Fig. 12. Schematic demonstrating the different forms of imaging possible with two disconnected contacts and a voltage source. (a) The e-beam is incident on a negatively biased specimen and the TIA is connected to an adjacent but electrically disconnected collector. SEs can be absorbed and an image can be formed. (b) The e-beam is incident on the sensing/TIA electrode and the opposite/non-sensing portion of the specimen is negatively biased. Normal SEEBIC imaging occurs. (c) The e-beam is incident on a positively charged non-sensing (disconnected from the TIA) portion of the specimen.

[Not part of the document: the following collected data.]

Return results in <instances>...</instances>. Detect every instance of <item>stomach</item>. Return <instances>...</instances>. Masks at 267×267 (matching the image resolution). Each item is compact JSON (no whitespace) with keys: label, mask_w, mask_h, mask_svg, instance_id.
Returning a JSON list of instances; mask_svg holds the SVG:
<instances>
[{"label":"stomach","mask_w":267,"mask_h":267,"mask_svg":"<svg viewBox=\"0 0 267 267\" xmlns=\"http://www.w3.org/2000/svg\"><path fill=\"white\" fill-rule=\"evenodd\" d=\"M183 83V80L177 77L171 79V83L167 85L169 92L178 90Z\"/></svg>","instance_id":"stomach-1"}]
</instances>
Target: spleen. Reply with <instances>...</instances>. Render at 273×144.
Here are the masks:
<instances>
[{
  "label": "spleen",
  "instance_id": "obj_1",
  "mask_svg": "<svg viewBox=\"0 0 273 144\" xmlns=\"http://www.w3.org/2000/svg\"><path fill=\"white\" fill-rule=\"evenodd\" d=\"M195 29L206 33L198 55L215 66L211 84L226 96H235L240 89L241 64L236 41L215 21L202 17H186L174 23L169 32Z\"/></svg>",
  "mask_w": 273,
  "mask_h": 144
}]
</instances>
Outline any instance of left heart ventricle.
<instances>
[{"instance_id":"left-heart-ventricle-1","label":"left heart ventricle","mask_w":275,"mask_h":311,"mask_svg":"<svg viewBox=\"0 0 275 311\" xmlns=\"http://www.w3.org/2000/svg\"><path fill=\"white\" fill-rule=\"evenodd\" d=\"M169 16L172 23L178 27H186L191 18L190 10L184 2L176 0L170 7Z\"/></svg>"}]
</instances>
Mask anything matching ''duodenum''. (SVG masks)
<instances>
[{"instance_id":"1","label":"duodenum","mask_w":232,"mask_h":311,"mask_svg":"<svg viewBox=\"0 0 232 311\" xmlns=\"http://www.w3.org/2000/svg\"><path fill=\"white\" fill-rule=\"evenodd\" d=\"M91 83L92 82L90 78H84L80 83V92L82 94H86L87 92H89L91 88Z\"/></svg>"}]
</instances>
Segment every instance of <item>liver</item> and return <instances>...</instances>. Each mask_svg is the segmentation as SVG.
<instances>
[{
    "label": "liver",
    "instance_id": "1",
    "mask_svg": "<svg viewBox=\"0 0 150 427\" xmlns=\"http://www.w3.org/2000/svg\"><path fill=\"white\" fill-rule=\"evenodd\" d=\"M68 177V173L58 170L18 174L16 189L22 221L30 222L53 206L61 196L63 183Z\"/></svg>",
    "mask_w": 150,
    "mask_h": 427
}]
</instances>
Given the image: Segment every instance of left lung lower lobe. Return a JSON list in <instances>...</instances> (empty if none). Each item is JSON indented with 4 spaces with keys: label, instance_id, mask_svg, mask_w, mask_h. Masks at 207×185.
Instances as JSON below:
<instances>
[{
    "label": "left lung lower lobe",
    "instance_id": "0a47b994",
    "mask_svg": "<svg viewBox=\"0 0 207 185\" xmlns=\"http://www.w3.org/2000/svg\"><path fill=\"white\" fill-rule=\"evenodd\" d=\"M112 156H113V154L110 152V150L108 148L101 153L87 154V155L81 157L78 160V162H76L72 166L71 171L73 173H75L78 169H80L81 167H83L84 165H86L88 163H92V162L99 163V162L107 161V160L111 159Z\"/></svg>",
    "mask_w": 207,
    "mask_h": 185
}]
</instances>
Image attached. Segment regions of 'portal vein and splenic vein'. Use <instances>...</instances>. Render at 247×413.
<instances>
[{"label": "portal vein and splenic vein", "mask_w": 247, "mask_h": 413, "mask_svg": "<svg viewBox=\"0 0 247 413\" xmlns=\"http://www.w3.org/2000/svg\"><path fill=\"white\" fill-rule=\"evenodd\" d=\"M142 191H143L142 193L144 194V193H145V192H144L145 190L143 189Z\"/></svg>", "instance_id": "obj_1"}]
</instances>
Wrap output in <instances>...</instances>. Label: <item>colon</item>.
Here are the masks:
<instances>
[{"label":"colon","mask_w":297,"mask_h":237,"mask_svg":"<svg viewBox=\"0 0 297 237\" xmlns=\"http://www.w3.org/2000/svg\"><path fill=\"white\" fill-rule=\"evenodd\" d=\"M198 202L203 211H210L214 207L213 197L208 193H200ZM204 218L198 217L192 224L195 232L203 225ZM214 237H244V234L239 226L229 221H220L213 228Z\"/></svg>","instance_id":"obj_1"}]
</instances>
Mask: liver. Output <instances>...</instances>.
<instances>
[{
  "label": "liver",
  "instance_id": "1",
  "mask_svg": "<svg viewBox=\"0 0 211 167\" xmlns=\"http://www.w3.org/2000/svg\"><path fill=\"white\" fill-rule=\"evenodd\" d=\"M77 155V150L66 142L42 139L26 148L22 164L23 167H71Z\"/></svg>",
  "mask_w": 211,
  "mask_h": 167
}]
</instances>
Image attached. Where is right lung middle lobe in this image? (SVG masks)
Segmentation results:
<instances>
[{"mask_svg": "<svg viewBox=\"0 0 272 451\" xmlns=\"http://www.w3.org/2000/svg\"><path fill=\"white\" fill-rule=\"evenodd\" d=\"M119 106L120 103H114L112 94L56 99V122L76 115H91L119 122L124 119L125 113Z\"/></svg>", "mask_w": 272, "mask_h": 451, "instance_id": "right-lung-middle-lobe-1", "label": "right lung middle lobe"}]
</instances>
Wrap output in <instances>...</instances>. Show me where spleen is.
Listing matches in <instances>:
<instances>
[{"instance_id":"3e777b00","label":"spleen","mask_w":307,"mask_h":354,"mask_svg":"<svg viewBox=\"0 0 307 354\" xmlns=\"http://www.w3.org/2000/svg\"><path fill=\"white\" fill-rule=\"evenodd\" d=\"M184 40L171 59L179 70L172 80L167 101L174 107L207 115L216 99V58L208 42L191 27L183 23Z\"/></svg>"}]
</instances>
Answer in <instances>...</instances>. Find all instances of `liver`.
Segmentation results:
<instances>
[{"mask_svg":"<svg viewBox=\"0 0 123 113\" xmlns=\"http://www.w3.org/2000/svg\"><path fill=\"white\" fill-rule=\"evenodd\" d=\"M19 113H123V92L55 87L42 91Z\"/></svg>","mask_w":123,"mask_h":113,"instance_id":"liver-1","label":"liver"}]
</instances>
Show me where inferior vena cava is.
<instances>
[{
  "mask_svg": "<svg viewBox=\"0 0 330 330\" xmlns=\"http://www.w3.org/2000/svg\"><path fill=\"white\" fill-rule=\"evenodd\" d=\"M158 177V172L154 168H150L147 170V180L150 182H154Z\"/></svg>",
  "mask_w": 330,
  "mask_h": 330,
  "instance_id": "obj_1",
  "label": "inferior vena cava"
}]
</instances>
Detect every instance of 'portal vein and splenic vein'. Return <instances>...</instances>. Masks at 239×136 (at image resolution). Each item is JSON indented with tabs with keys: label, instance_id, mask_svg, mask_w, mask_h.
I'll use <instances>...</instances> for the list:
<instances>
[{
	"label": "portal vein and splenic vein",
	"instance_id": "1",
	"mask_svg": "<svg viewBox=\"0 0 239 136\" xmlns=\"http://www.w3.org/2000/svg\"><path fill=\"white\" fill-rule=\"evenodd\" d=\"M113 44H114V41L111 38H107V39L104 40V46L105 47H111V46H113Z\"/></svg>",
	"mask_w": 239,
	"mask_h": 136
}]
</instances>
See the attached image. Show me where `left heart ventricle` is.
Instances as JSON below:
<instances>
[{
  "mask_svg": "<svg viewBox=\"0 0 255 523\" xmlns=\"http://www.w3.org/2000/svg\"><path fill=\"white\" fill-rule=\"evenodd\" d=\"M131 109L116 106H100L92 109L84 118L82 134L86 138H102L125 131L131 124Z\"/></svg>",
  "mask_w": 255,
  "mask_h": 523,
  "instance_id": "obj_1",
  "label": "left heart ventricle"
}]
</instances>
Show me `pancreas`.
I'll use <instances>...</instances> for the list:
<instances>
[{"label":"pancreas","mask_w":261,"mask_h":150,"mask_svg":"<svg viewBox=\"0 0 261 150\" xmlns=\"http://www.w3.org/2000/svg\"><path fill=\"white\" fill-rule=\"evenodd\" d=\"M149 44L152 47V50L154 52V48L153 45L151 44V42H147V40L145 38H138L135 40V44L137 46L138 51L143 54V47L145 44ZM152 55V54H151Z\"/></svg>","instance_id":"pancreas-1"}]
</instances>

Most SEs are recaptured and no image is formed. (d) Enhanced SEEBIC resulting from the positive bias, reducing recapture of emitted SEs. (e) SEEBIC and SEEBAC occurring under the same sample conditions as a result of e-beam position.

Figure 12

Fig. 13. (a–c) False color SEEBIC images acquired with bias voltages of −10, 0, and +10 V applied to the electrode on the LHS and the TIA connected to the RHS. The displayed intensity range is the same for all three images to facilitate direct comparison. (d) Simultaneously acquired HAADF image. (e) Integrated line profiles from SEEBIC images (a–c) taken from the areas shown by dashed rectangles. Schematic with the electrical connections overlaid. Images were acquired at 200 kV, approximately 600 pA beam current 300 μs dwell time and are 512 × 512 pixels.

Figure 13

Fig. 14. Evidence for graphene grain boundary identified by RCI. (a) Schematic illustrating the concept of RCI, where regions with lower resistivity and higher resistivity paths to ground are brighter and darker, respectively. (b) SEEBIC image of a device where a portion of the graphene is clearly darker, (c) 3D surface plot showing the same region indicated by the black arrow. (d) Different devices showing the same behavior, (e) 3D surface plot of the same device with arrow indicating boundary, and (f) integrated line profile illustrating the drop in the intensity across the boundary. Image in (b,c) is 300 × 300 pixels and was acquired at 60 kV, 51 pA beam current, and 2 ms dwell time, (d,e) at 60 kV, 74 pA beam current, and 100 ms dwell time.